Python -- floating point arithmetic [Python]

Prev: Python 3 - Is PIL/wxPython/PyWin32 supported?
Next: Python -- floating point arithmetic

From: Wolfram Hinderer on 7 Jul 2010 19:13

On 7 Jul., 19:32, Ethan Furman <et...(a)stoneleaf.us> wrote:
> Nobody wrote:
> > On Wed, 07 Jul 2010 15:08:07 +0200, Thomas Jollans wrote:
>
> >> you should never rely on a floating-point number to have exactly a
> >> certain value.
>
> > "Never" is an overstatement. There are situations where you can rely
> > upon a floating-point number having exactly a certain value.
>
> It's not much of an overstatement. How many areas are there where you
> need the number
> 0.100000000000000005551115123125782702118158340454101562500000000000?
>
> If I'm looking for 0.1, I will *never* (except by accident ;) say
>
> if var == 0.1:
>
> it'll either be <= or >=.

The following is an implementation of a well-known algorithm.
Why would you want to replace the floating point comparisons? With
what?

(This is toy-code.)

#####
from random import random

def min_cost_path(cost_right, cost_up):
""" return minimal cost and its path in a rectangle - going up and
right only """
cost = dict()
size_x, size_y = max(cost_right)

#compute minimal cost
cost[0, 0] = 0.0
for x in range(size_x):
cost[x + 1, 0] = cost[x, 0] + cost_right[x, 0]
for y in range(size_y):
cost[0, y + 1] = cost[0, y] + cost_up[0, y]
for x in range(size_x):
cost[x + 1, y + 1] = min(cost[x, y + 1] + cost_right[x, y
+ 1],
cost[x + 1, y] + cost_up[x + 1,
y])

#compute path (reversed)
x = size_x
y = size_y
path = []
while x != 0 and y != 0:
if x == 0:
y -= 1
path.append("u")
elif y == 0:
x -= 1
path.append("r")
elif cost[x - 1, y] + cost_right[x - 1, y] == cost[x, y]: # fp
compare
x -= 1
path.append("r")
elif cost[x, y - 1] + cost_up[x, y - 1] == cost[x, y]: # fp
compare
y -= 1
path.append("u")
else:
raise ValueError

return cost[size_x, size_y], "".join(reversed(path))

if __name__ == "__main__":
size = 100
cost_right = dict(((x, y), random()) for x in range(size) for y in
range(size))
cost_up = dict(((x, y), random()) for x in range(size) for y in
range(size))
print min_cost_path(cost_right, cost_up)

From: Zooko O'Whielacronx on 7 Jul 2010 23:41

I'm starting to think that one should use Decimals by default and
reserve floats for special cases.

This is somewhat analogous to the way that Python provides
arbitrarily-big integers by default and Python programmers only use
old-fashioned fixed-size integers for special cases, such as
interoperation with external systems or highly optimized pieces (in
numpy or in native extension modules, for example).
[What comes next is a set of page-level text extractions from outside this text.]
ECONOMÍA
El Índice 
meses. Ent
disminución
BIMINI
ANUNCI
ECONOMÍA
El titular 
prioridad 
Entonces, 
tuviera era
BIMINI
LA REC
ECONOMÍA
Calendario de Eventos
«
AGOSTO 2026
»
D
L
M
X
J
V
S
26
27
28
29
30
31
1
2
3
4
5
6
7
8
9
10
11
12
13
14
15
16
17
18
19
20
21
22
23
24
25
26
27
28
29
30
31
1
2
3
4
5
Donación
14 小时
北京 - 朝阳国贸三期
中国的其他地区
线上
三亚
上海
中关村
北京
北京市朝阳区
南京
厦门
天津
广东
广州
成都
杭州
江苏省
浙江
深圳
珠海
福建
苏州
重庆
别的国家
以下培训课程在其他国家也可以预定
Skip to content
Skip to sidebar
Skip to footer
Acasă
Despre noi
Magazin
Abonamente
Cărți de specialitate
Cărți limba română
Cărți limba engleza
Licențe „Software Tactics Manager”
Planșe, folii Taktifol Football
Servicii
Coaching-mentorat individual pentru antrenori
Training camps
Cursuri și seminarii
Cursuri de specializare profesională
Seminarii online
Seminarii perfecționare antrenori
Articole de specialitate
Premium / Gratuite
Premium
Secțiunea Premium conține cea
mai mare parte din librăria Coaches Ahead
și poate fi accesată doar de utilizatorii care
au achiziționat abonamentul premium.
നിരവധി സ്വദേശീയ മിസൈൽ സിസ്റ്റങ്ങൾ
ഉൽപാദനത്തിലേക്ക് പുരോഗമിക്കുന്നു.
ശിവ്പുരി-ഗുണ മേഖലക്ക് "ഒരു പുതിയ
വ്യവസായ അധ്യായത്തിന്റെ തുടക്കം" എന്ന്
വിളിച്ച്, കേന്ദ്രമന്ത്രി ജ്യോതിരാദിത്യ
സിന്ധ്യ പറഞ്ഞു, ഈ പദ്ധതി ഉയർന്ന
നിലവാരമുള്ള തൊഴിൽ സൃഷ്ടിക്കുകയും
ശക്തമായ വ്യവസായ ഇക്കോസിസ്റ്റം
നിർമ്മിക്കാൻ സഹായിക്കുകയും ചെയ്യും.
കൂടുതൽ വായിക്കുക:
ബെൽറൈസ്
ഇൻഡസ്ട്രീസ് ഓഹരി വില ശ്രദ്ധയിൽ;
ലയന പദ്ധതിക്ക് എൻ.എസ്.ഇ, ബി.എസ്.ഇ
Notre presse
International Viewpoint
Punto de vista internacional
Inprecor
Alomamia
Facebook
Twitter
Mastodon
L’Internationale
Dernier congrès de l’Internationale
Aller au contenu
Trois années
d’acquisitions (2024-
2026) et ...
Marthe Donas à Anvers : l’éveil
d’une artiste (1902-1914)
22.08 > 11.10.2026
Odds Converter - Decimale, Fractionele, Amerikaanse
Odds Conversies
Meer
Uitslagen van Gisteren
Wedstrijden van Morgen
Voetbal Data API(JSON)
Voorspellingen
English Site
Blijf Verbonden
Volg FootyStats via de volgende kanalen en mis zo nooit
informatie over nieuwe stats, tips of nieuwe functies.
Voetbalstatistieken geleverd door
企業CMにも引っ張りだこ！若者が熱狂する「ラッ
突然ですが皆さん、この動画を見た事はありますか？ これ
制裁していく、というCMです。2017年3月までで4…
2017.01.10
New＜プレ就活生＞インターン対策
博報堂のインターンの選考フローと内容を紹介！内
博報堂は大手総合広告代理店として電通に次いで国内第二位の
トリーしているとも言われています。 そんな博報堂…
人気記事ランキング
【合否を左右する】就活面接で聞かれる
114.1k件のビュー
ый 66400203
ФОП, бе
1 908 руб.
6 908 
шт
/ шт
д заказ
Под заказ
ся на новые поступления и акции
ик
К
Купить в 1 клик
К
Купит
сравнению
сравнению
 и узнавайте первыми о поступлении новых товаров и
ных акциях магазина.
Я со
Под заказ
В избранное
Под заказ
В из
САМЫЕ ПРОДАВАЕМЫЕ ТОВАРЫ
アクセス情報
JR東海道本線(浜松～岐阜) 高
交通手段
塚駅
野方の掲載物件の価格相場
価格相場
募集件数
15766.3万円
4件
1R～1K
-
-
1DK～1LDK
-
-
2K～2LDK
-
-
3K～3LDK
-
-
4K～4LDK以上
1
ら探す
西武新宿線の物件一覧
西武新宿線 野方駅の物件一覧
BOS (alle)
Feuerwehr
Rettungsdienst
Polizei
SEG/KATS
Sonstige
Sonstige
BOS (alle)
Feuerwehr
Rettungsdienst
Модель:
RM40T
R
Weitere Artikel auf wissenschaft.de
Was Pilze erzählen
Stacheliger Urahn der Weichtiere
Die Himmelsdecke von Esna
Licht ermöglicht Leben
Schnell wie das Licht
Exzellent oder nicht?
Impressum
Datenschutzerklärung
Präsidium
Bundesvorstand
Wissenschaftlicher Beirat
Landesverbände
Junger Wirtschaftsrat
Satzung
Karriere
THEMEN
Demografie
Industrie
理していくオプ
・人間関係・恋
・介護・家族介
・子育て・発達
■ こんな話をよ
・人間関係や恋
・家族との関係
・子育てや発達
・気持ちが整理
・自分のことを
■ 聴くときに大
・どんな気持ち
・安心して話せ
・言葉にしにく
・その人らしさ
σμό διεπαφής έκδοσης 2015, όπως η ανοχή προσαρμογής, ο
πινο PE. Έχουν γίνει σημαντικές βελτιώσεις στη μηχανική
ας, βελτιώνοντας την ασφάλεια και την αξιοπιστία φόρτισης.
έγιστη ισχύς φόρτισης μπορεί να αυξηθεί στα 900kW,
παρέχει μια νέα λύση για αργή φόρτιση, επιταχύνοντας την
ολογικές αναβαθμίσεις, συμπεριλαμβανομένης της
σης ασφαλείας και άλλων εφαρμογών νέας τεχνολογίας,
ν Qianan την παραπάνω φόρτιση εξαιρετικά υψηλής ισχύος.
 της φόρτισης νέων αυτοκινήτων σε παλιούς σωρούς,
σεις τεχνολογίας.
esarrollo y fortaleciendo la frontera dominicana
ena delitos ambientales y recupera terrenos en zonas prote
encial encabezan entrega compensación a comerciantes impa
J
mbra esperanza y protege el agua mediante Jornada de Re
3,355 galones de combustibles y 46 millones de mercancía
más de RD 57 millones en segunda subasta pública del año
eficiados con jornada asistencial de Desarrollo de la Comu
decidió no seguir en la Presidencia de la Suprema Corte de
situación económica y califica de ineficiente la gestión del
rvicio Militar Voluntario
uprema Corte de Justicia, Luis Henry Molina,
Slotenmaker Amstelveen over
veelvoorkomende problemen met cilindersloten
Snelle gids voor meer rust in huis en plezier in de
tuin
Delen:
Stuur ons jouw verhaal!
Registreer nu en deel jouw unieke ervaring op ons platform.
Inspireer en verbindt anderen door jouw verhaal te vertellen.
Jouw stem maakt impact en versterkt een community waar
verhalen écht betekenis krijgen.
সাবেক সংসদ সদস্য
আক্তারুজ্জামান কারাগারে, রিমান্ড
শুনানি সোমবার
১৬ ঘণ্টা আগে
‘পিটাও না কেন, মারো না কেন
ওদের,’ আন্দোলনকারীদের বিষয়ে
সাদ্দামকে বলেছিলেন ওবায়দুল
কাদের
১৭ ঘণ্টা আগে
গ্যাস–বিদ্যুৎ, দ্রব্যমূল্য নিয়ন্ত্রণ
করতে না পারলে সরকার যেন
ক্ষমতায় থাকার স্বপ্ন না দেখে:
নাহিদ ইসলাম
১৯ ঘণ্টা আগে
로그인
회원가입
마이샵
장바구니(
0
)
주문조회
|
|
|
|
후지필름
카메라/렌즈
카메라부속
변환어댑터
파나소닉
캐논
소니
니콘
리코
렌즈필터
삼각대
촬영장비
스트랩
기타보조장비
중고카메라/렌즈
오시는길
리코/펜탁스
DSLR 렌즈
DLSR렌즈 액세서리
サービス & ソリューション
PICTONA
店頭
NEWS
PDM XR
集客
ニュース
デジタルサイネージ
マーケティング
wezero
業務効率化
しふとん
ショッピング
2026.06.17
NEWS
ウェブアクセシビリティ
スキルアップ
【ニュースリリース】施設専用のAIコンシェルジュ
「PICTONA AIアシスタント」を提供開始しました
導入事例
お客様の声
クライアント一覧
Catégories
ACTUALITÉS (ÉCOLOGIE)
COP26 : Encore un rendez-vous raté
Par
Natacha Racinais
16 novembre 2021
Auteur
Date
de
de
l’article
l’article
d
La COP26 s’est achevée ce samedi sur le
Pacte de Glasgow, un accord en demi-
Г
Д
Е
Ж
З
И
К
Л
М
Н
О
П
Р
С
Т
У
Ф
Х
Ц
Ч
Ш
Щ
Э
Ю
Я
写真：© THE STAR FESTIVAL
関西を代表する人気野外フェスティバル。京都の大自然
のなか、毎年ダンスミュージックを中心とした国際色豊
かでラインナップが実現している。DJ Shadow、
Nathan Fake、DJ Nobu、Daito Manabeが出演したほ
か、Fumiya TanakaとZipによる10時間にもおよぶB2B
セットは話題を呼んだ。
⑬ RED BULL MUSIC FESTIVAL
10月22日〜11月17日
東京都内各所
Floats are confusing. I've studied them more than once over the years
but I still can't really predict confidently what floats will do in
various situations.

And most of the time (in my experience) the inputs and outputs to your
system and the literals in your code are actually decimal, so
converting them to float immediately introduces a lossy data
conversion before you've even done any computation. Decimal doesn't
have that problem.

>From now on I'll probably try to use Decimals exclusively in all my
new Python code and switch to floats only if I need to interoperate
with an external system that requires floats or I have some tight
inner loop that needs to be highly optimized.

Regards,

Zooko

From: David Cournapeau on 8 Jul 2010 00:04

On Thu, Jul 8, 2010 at 5:41 AM, Zooko O'Whielacronx <zooko(a)zooko.com> wrote:
> I'm starting to think that one should use Decimals by default and
> reserve floats for special cases.
>
> This is somewhat analogous to the way that Python provides
> arbitrarily-big integers by default and Python programmers only use
> old-fashioned fixed-size integers for special cases, such as
> interoperation with external systems or highly optimized pieces (in
> numpy or in native extension modules, for example).

I don't think it is analogous at all. Arbitrary-bit integers have a
simple tradeoff: you are willing to lose performance and memory for
bigger integer. If you leave performance aside, there is no downside
that I know of for using big int instead of "machine int". Since you
are using python, you already bought this kind of tradeoff anyway.

Decimal vs float is a different matter altogether: decimal has
downsides compared to float. First, there is this irreconcilable fact
that no matter how small your range is, it is impossible to represent
exactly all (even most) numbers exactly with finite memory - float and
decimal are two different solutions to this issue, with different
tradeoffs. Decimal are more "intuitive" than float for numbers that
can be represented as decimal - but most numbers cannot be represented
as (finite) decimal.

Except for some special usecases, you cannot expect to exactly
represent real numbers. Once you accept that fact, you can make a
decision on decimal, fraction, float or whatever format you see fit.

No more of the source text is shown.